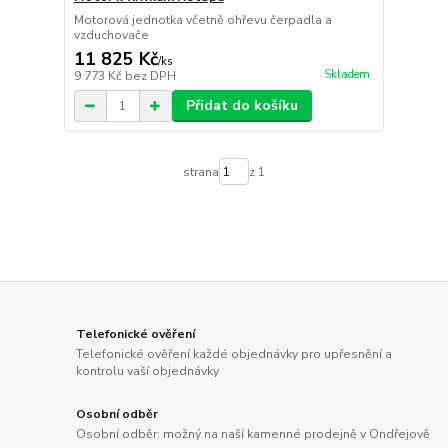
Motorová jednotka včetně ohřevu čerpadla a
vzduchovače
11 825 Kč
/
ks
Skladem
9 773 Kč
bez DPH
Přidat do košíku
strana
z 1
Telefonické ověření
Telefonické ověření každé objednávky pro upřesnění a
kontrolu vaší objednávky
Osobní odběr
Osobní odběr: možný na naší kamenné prodejně v Ondřejově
────────────────────────────────────────
* Problem description
Search term "objednávky": return each line of the data that contains it.

* Written solution
Telefonické ověření každé objednávky pro upřesnění a
kontrolu vaší objednávky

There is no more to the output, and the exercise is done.